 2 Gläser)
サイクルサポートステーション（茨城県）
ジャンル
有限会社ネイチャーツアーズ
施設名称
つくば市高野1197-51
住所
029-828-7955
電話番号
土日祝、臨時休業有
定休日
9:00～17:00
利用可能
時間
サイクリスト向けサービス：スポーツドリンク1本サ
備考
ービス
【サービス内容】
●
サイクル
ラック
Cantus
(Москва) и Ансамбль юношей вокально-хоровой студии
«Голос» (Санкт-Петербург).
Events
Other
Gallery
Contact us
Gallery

□ □ □ □

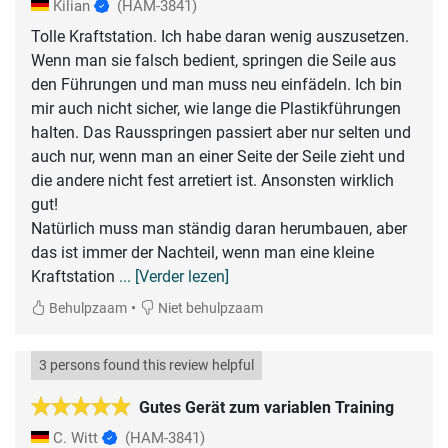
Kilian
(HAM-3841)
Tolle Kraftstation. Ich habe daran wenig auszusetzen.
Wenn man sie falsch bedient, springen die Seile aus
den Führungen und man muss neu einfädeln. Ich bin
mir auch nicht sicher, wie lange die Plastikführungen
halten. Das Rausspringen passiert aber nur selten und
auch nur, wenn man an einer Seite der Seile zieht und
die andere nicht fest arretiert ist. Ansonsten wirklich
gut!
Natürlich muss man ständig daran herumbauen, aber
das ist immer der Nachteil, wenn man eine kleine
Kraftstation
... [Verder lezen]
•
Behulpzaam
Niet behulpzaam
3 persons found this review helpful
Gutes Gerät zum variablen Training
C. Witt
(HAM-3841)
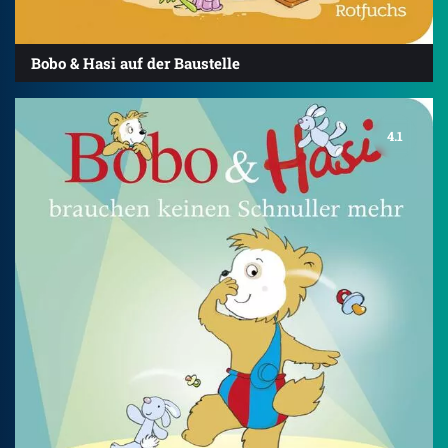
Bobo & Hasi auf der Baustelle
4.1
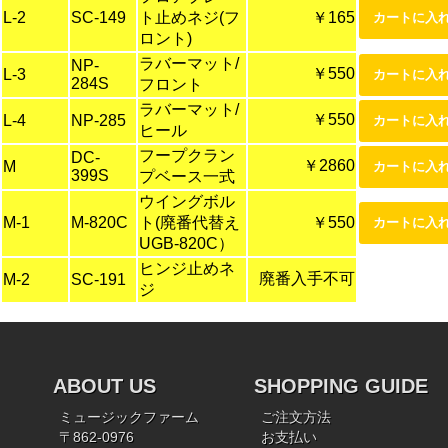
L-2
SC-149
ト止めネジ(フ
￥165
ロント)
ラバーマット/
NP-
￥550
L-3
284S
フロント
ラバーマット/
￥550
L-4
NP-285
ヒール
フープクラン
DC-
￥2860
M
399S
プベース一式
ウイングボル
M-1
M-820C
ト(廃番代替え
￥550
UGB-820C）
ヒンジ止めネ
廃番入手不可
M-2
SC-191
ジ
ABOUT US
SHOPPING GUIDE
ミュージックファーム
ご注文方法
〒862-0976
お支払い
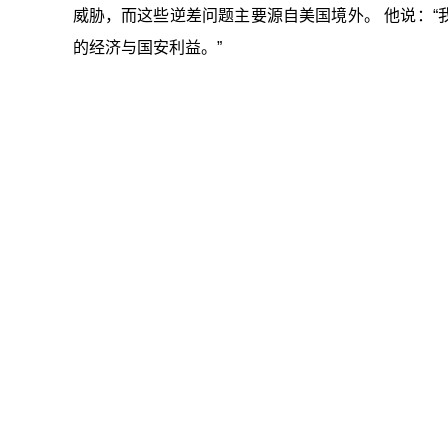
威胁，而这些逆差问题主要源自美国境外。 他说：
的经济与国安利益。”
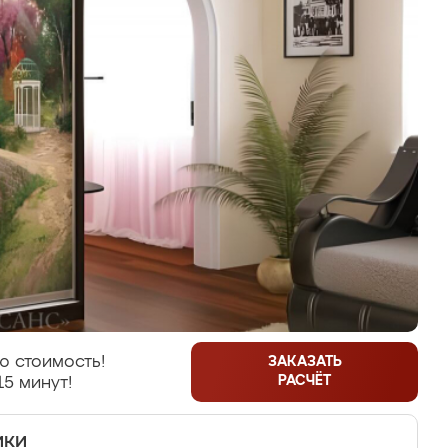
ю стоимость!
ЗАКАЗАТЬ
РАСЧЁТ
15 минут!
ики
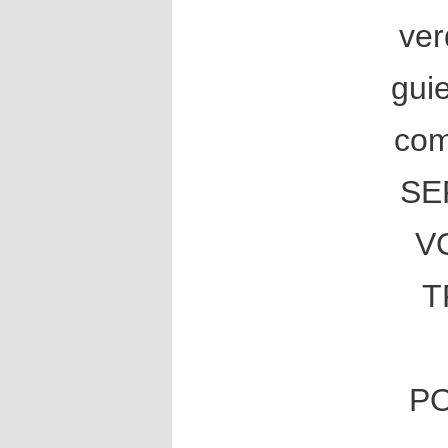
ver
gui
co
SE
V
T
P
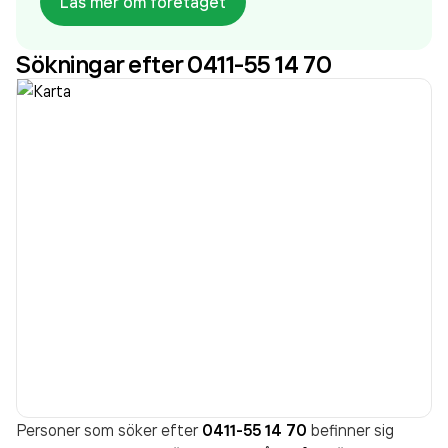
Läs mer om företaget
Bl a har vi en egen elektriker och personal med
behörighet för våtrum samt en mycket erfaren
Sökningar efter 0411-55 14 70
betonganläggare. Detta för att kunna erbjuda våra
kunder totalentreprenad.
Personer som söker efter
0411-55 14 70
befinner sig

□ □ □ □

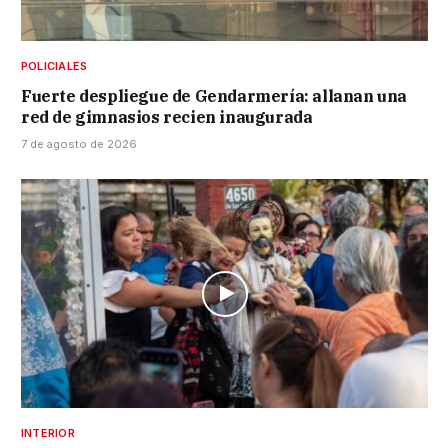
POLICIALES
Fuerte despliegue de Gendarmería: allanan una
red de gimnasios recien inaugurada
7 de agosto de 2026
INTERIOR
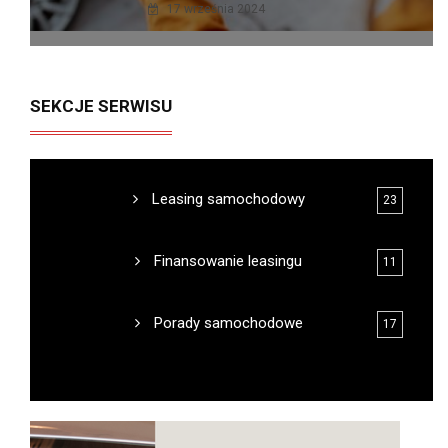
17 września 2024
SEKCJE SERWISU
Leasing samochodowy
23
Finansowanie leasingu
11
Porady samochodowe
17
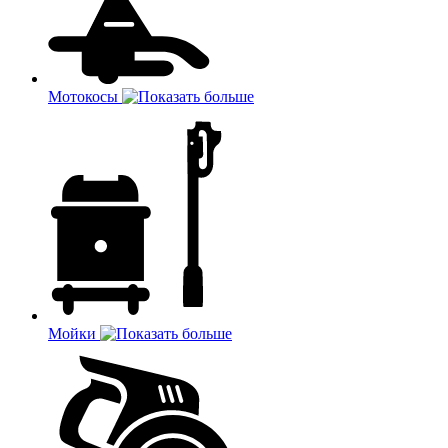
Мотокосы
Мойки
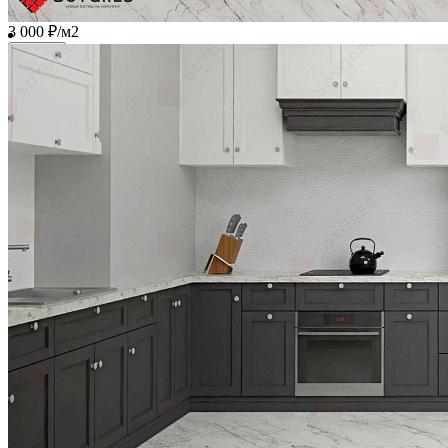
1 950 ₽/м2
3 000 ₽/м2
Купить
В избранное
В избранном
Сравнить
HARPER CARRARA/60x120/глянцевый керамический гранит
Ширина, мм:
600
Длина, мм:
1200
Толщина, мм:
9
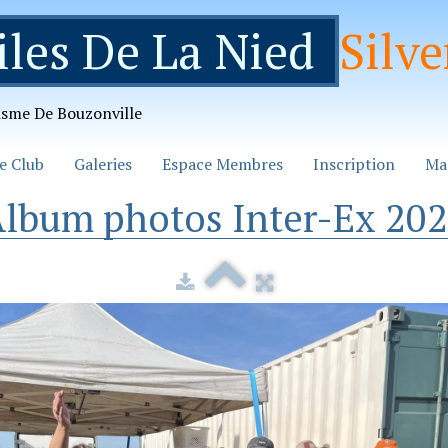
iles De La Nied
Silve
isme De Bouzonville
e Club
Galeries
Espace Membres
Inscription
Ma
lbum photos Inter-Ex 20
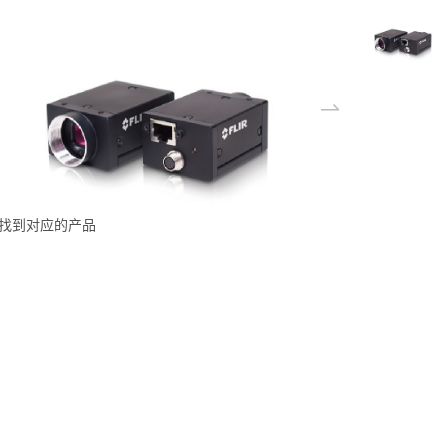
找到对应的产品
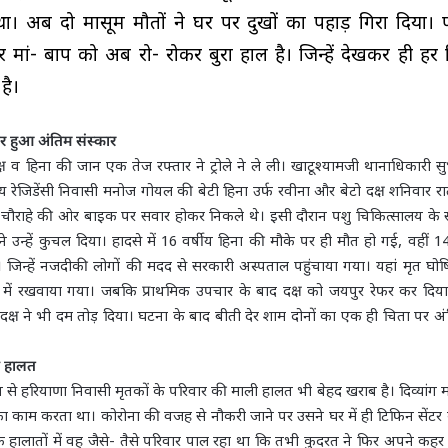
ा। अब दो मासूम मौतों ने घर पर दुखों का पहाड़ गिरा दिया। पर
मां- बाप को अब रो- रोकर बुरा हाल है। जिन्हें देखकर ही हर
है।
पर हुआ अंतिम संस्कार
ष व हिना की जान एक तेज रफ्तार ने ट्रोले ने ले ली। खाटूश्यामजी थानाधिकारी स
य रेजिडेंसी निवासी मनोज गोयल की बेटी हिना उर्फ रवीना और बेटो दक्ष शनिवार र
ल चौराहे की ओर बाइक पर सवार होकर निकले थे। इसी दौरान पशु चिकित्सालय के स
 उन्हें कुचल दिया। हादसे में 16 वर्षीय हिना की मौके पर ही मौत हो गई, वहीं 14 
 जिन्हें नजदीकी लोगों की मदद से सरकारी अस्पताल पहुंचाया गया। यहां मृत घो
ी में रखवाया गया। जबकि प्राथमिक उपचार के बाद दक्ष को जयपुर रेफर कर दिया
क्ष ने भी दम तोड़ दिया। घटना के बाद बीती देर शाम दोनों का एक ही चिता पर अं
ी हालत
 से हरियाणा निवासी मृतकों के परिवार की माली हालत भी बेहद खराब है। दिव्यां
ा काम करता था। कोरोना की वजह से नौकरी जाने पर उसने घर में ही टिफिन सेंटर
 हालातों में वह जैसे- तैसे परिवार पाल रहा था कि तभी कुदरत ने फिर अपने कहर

□ □ □ □

» Action item
Return, exactly as they stand, the lines above from the one with "mir auch nicht" to the one with "Bl a har vi", omitting any pictures among them.

» Reply
mir auch nicht sicher, wie lange die Plastikführungen
halten. Das Rausspringen passiert aber nur selten und
auch nur, wenn man an einer Seite der Seile zieht und
die andere nicht fest arretiert ist. Ansonsten wirklich
gut!
Natürlich muss man ständig daran herumbauen, aber
das ist immer der Nachteil, wenn man eine kleine
Kraftstation
... [Verder lezen]
•
Behulpzaam
Niet behulpzaam
3 persons found this review helpful
Gutes Gerät zum variablen Training
C. Witt
(HAM-3841)
Bobo & Hasi auf der Baustelle
4.1
L-2
SC-149
ト止めネジ(フ
￥165
ロント)
ラバーマット/
NP-
￥550
L-3
284S
フロント
ラバーマット/
￥550
L-4
NP-285
ヒール
フープクラン
DC-
￥2860
M
399S
プベース一式
ウイングボル
M-1
M-820C
ト(廃番代替え
￥550
UGB-820C）
ヒンジ止めネ
廃番入手不可
M-2
SC-191
ジ
ABOUT US
SHOPPING GUIDE
ミュージックファーム
ご注文方法
〒862-0976
お支払い
威胁，而这些逆差问题主要源自美国境外。 他说：
的经济与国安利益。”
ю стоимость!
ЗАКАЗАТЬ
РАСЧЁТ
15 минут!
ики
ver
gui
co
SE
V
T
P
Läs mer om företaget
Bl a har vi en egen elektriker och personal med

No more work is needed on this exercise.